Figure 3 of
de Peyer, Mol Vis 1999;
Figure 3. Analysis of transgenic plants for the presence of MIP using PCR and RT PCR
A. MIP26 PCR product from plant genomic DNA. Plant genomic DNA was extracted using the Qiagen "DNAeasy" kit. Plant genomic DNA was used as the template in PCR, followed by agarose gel electrophoresis analysis. Lane 1, DNA size markers; lane 2, PCR without template; lane 3, wild-type plant DNA alone (these lanes show that PCR contamination precautions were adequate to prevent aerosol contamination and false positive bands); lane 4, lack of PCR products from wild-type plant DNA; lanes 5, 7 and 9, DNA from transgenic plants; lanes 6, 8, and 10, PCR products from DNA from transgenic plants. Lanes 6, 8, and 10 contained a band of about 800 bp in size, which was excised, sequenced, and confirmed as bovine MIP26.

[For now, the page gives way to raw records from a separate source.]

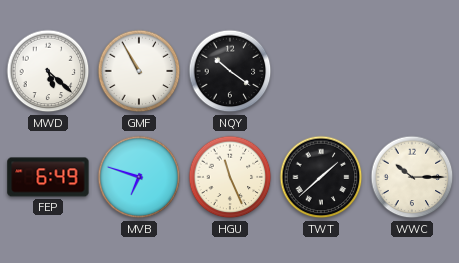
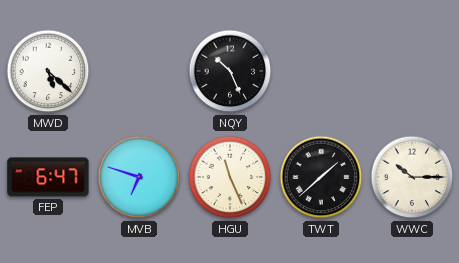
GMF: 10:55 -> none
NQY: 10:21 -> 10:26
FEP: 6:49 -> 6:47
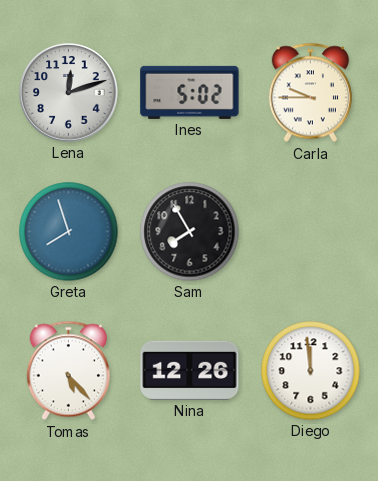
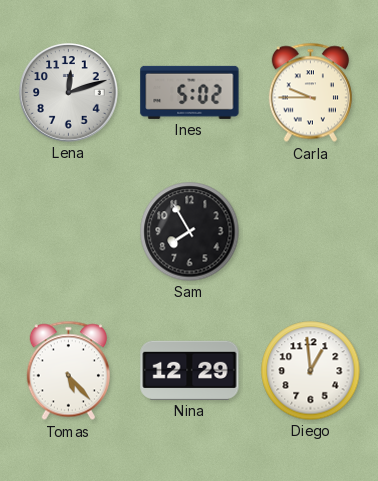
Greta: 7:57 -> none
Nina: 12:26 -> 12:29
Diego: 11:59 -> 12:59
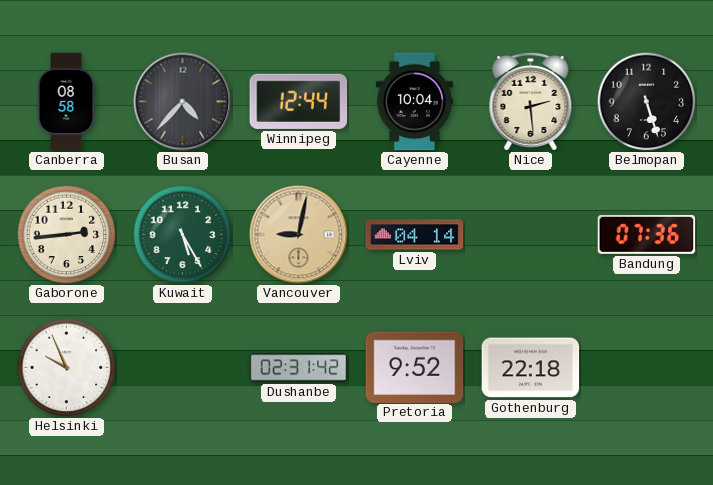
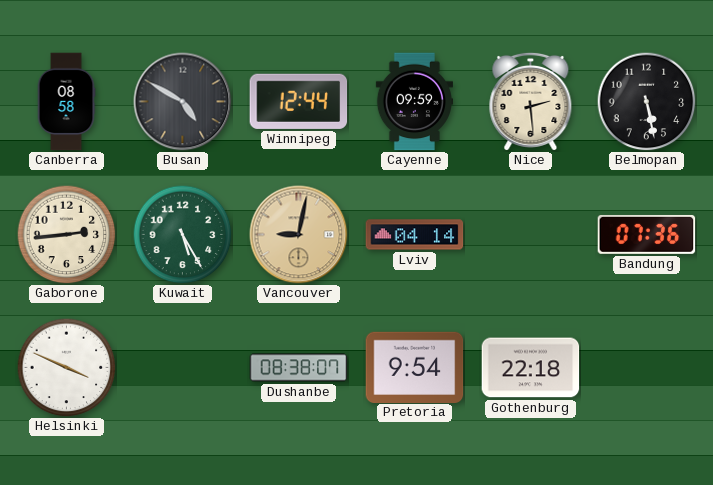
Busan: 4:37 -> 4:50
Cayenne: 10:04 -> 09:59
Belmopan: 5:27 -> 5:28
Helsinki: 9:56 -> 3:49
Dushanbe: 02:31 -> 08:38
Pretoria: 9:52 -> 9:54
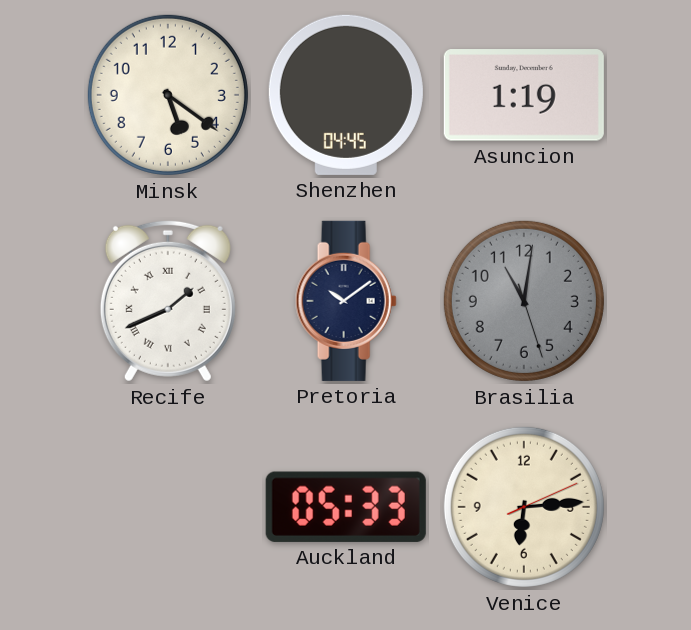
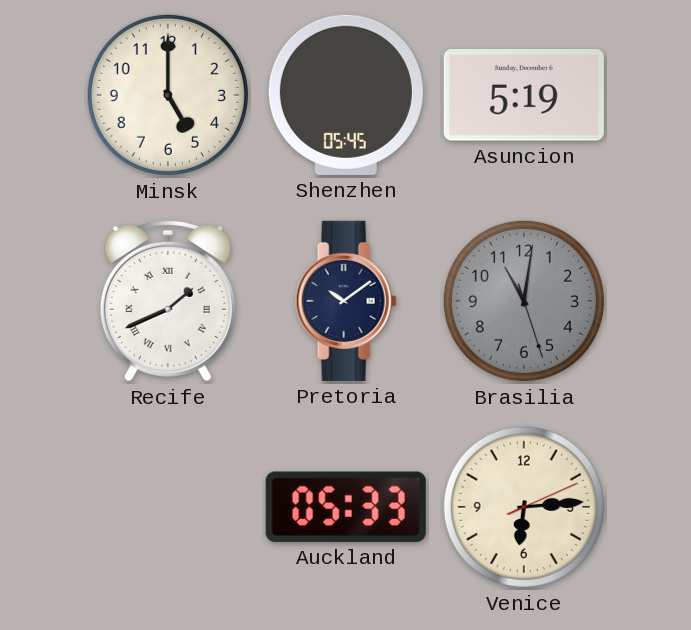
Minsk: 5:21 -> 5:00
Shenzhen: 04:45 -> 05:45
Asuncion: 1:19 -> 5:19
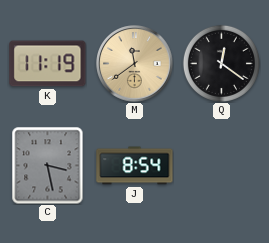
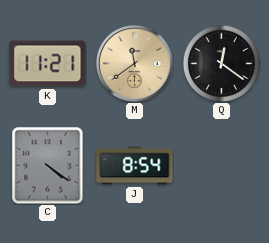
K: 11:19 -> 11:21
C: 3:28 -> 4:21
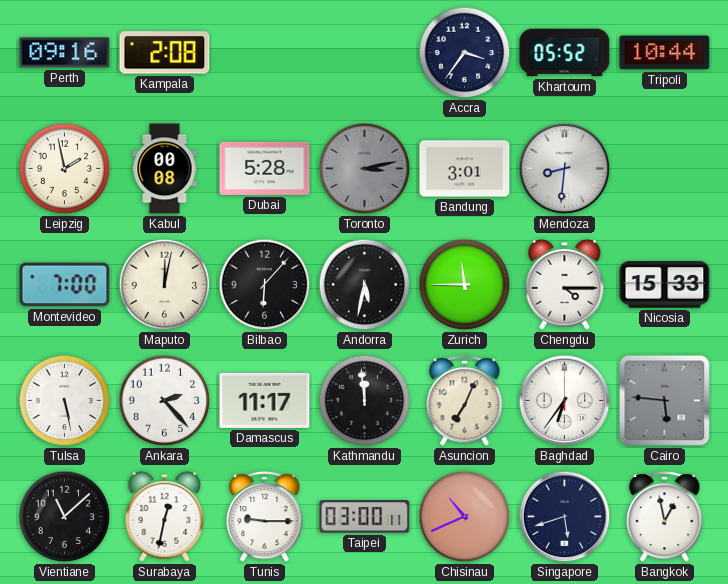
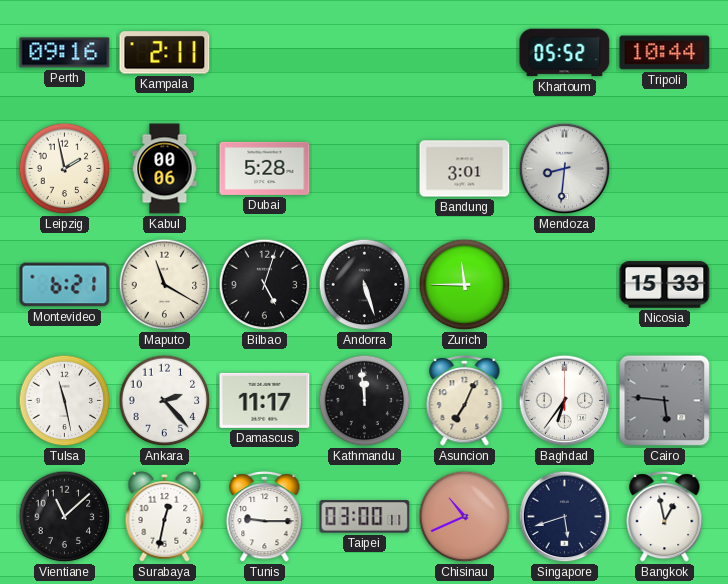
Kampala: 2:08 -> 2:11
Accra: 3:36 -> none
Kabul: 00:08 -> 00:06
Toronto: 3:13 -> none
Montevideo: 7:00 -> 6:21
Maputo: 12:02 -> 11:20
Bilbao: 6:07 -> 5:03
Andorra: 5:32 -> 5:27
Chengdu: 4:15 -> none
Tulsa: 5:28 -> 11:28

B. MIP26 RT PCR product from plant mRNA. Plant mRNA was extracted using the Dynal Dynabeads mRNA DIRECT kit. Plant cDNA generated from plant mRNA after reverse transcription was both used as a templates in PCR, followed by agarose gel electrophoresis analysis. Reverse transcription was carried out using the Promega Access RT-PCR kit. Lanes 1 and 14, DNA size markers; lanes 2 and 3, RT-PCR with no template; lanes 4 and 5, positive control RT-PCR with known mRNA; lanes 6 and 7, wild-type plant mRNA (these lanes show that the primers employed were be specific enough to not inadvertently amplify native plant cDNAs); lanes 8, 9,10,11,12 and 13, mRNA from tansgenic plants. These reactions gave a band of about 800 bp in size, which was excised and sequenced, and confirmed as bovine MIP26. The positive control (lanes 4 and 5) was as supplied with the Promega Access RT-PCR kit (mRNA for the E. coli kanamycin resistance gene), giving rise to a 323 bp amplimer using the primers supplied with the kit.